### [WORK TASK]
Write out every line below that contains "Ayakkabısı".
GIVEN INFORMATION Start Marker
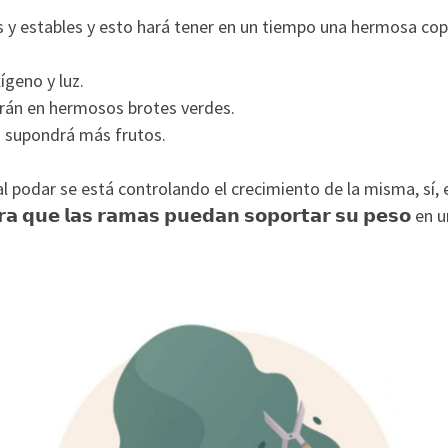
 y estables y esto hará tener en un tiempo una hermosa cop
ígeno y luz.
irán en hermosos brotes verdes.
 supondrá más frutos.
al podar se está controlando el crecimiento de la misma, sí,
𝗮𝗿𝗮 𝗾𝘂𝗲 𝗹𝗮𝘀 𝗿𝗮𝗺𝗮𝘀 𝗽𝘂𝗲𝗱𝗮𝗻 𝘀𝗼𝗽𝗼𝗿𝘁𝗮𝗿 𝘀𝘂 𝗽𝗲𝘀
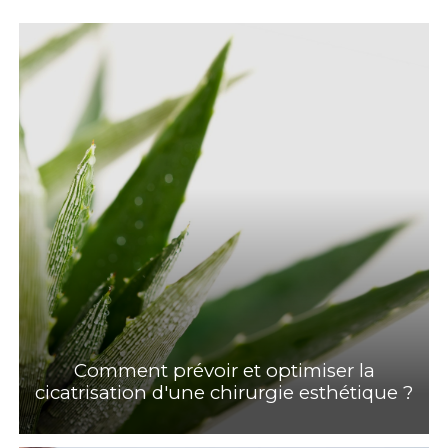
Comment prévoir et optimiser la
cicatrisation d'une chirurgie esthétique ?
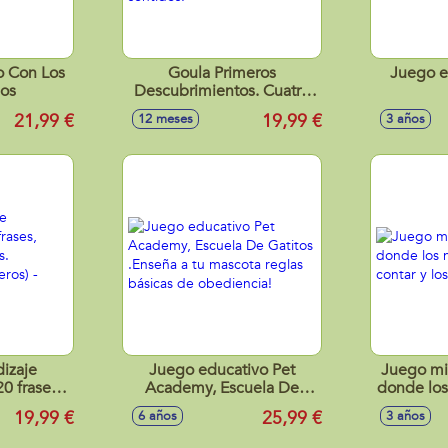
o Con Los
Goula Primeros
Juego e
ios
Descubrimientos. Cuatro
animales de madera para
21,99 €
19,99 €
12 meses
3 años
descubrir los disferentes
sentidos.
izaje
Juego educativo Pet
Juego mi 
20 frases,
Academy, Escuela De
donde los
odíass.
Gatitos .Enseña a tu
a contar
19,99 €
25,99 €
6 años
3 años
umeros) -
mascota reglas básicas de
tidos
obediencia!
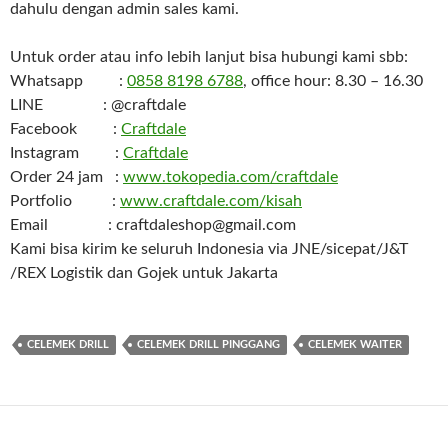
dahulu dengan admin sales kami.
Untuk order atau info lebih lanjut bisa hubungi kami sbb:
Whatsapp :
0858 8198 6788
, office hour: 8.30 – 16.30
LINE : @craftdale
Facebook :
Craftdale
Instagram :
Craftdale
Order 24 jam :
www.tokopedia.com/craftdale
Portfolio :
www.craftdale.com/kisah
Email : craftdaleshop@gmail.com
Kami bisa kirim ke seluruh Indonesia via JNE/sicepat/J&T
/REX Logistik dan Gojek untuk Jakarta
CELEMEK DRILL
CELEMEK DRILL PINGGANG
CELEMEK WAITER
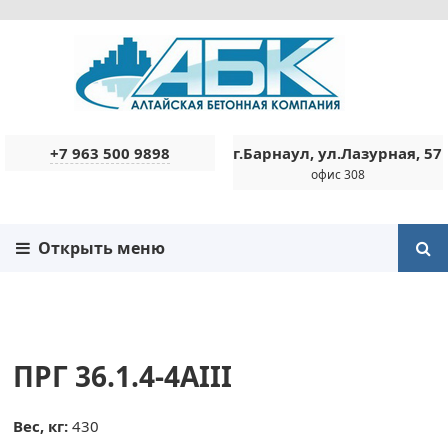
+7 963 500 9898
г.Барнаул, ул.Лазурная, 57
офис 308
Открыть меню
ПРГ 36.1.4-4AIII
Вес, кг:
430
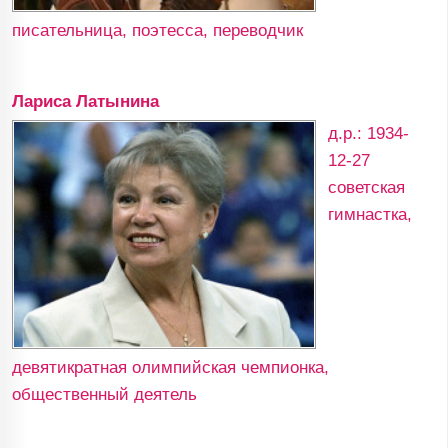
писательница, поэтесса, переводчик
Лариса Латынина
д.р.: 1934-
12-27
советская
гимнастка,
девятикратная олимпийская чемпионка,
общественный деятель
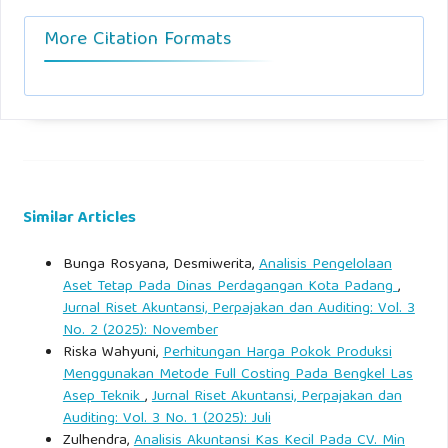
More Citation Formats
Similar Articles
Bunga Rosyana, Desmiwerita,
Analisis Pengelolaan
Aset Tetap Pada Dinas Perdagangan Kota Padang
,
Jurnal Riset Akuntansi, Perpajakan dan Auditing: Vol. 3
No. 2 (2025): November
Riska Wahyuni,
Perhitungan Harga Pokok Produksi
Menggunakan Metode Full Costing Pada Bengkel Las
Asep Teknik
,
Jurnal Riset Akuntansi, Perpajakan dan
Auditing: Vol. 3 No. 1 (2025): Juli
Zulhendra,
Analisis Akuntansi Kas Kecil Pada CV. Min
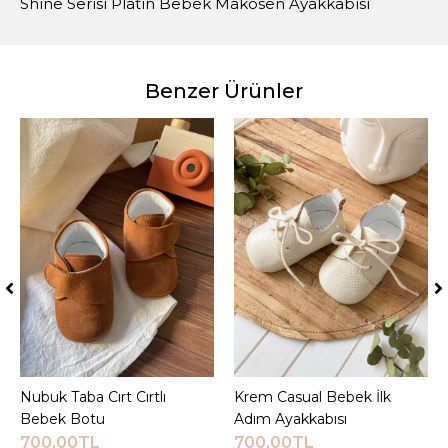
Shine Serisi Platin Bebek Makosen Ayakkabısı
Benzer Ürünler
Nubuk Taba Cırt Cırtlı
Sepete Ekle
Krem Casual Bebek İlk
Sepete Ekle
Bebek Botu
Adım Ayakkabısı
700,00TL
700,00TL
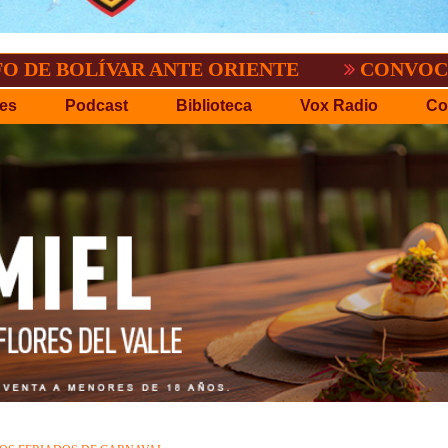
VAR ANTE ORIENTE
CONVOCATORIA DEL 
es
Podcast
Biblioteca
Vox Radio
Co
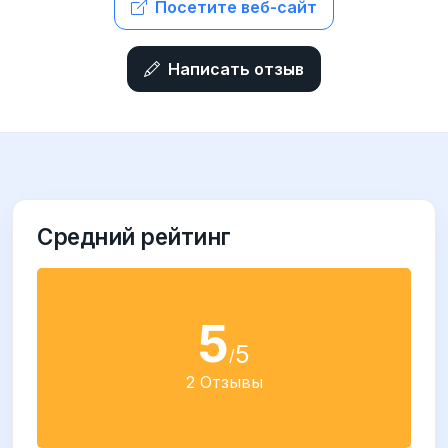
Посетите веб-сайт
Написать отзыв
Средний рейтинг
5
5
/
2 Отзывы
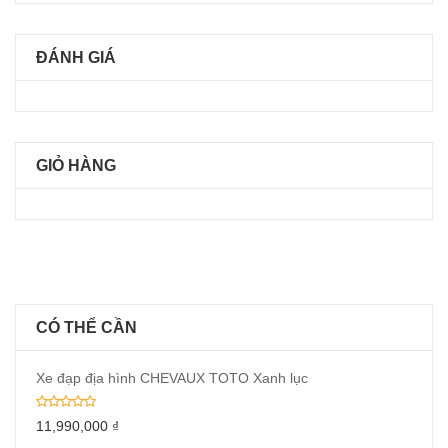
ĐÁNH GIÁ
GIỎ HÀNG
CÓ THỂ CẦN
Xe đạp địa hình CHEVAUX TOTO Xanh lục
11,990,000
₫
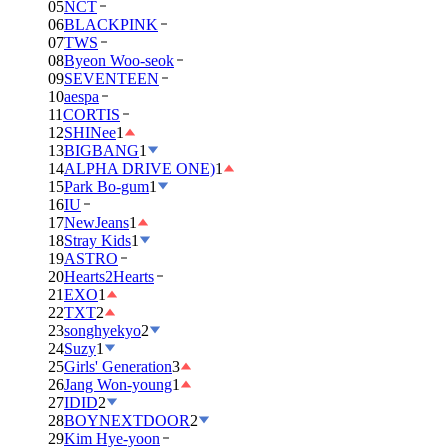
05
NCT
06
BLACKPINK
07
TWS
08
Byeon Woo-seok
09
SEVENTEEN
10
aespa
11
CORTIS
12
SHINee
1
13
BIGBANG
1
14
ALPHA DRIVE ONE)
1
15
Park Bo-gum
1
16
IU
17
NewJeans
1
18
Stray Kids
1
19
ASTRO
20
Hearts2Hearts
21
EXO
1
22
TXT
2
23
songhyekyo
2
24
Suzy
1
25
Girls' Generation
3
26
Jang Won-young
1
27
IDID
2
28
BOYNEXTDOOR
2
29
Kim Hye-yoon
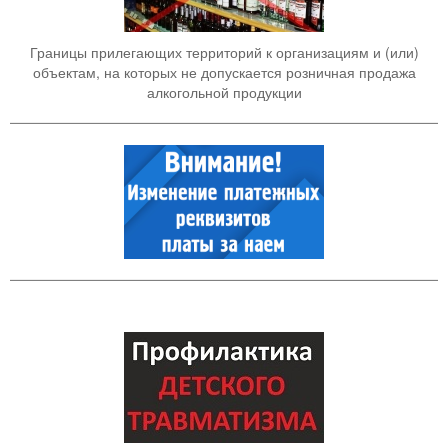
Границы прилегающих территорий к организациям и (или)
объектам, на которых не допускается розничная продажа
алкогольной продукции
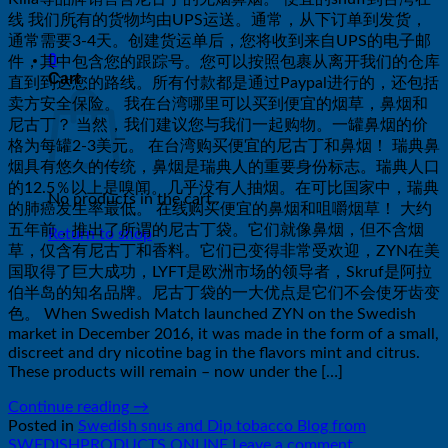
线 我们所有的货物均由UPS运送。通常，从下订单到发货，
通常需要3-4天。创建货运单后，您将收到来自UPS的电子邮
0
件，其中包含您的跟踪号。您可以按照包裹从离开我们的仓库
Cart
直到到达您的路线。所有付款都是通过Paypal进行的，还包括
卖方安全保险。 我在台湾哪里可以买到便宜的烟草，鼻烟和
尼古丁？ 当然，我们建议您与我们一起购物。一罐鼻烟的价
格为每罐2-3美元。 在台湾购买便宜的尼古丁和鼻烟！ 瑞典鼻
烟具有悠久的传统，鼻烟是瑞典人的重要身份标志。瑞典人口
的12.5％以上是嗅闻。几乎没有人抽烟。在可比国家中，瑞典
No products in the cart.
的肺癌发生率最低。 在线购买便宜的鼻烟和咀嚼烟草！ 大约
五年前，推出了所谓的尼古丁袋。它们就像鼻烟，但不含烟
Return to shop
草，仅含有尼古丁和香料。它们已变得非常受欢迎，ZYN在美
国取得了巨大成功，LYFT是欧洲市场的领导者，Skruf是阿拉
伯半岛的知名品牌。尼古丁袋的一大优点是它们不会使牙齿变
色。 When Swedish Match launched ZYN on the Swedish
market in December 2016, it was made in the form of a small,
discreet and dry nicotine bag in the flavors mint and citrus.
These products will remain – now under the […]
Continue reading
→
Posted in
Swedish snus and Dip tobacco Blog from
SWEDISHPRODUCTS.ONLINE
Leave a comment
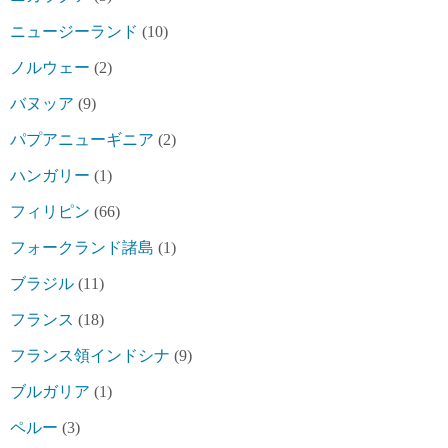
ニュージーランド
(10)
ノルウェー
(2)
バヌッア
(9)
パプアニューギニア
(2)
ハンガリー
(1)
フィリピン
(66)
フォークランド諸島
(1)
ブラジル
(11)
フランス
(18)
フランス領インドシナ
(9)
ブルガリア
(1)
ペルー
(3)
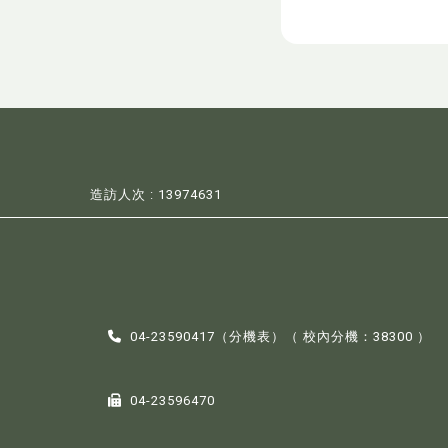
造訪人次 : 13974631
04-23590417（
分機表
）（ 校內分機：38300 ）
04-23596470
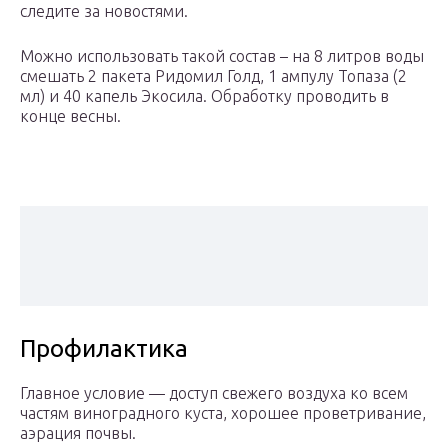
следите за новостями.
Можно использовать такой состав – на 8 литров воды
смешать 2 пакета Ридомил Голд, 1 ампулу Топаза (2
мл) и 40 капель Экосила. Обработку проводить в
конце весны.
Профилактика
Главное условие — доступ свежего воздуха ко всем
частям виноградного куста, хорошее проветривание,
аэрация почвы.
GIVEN INFORMATION End Marker
### [ANSWER SPACE]
Shine Serisi Platin Bebek Makosen Ayakkabısı
Adım Ayakkabısı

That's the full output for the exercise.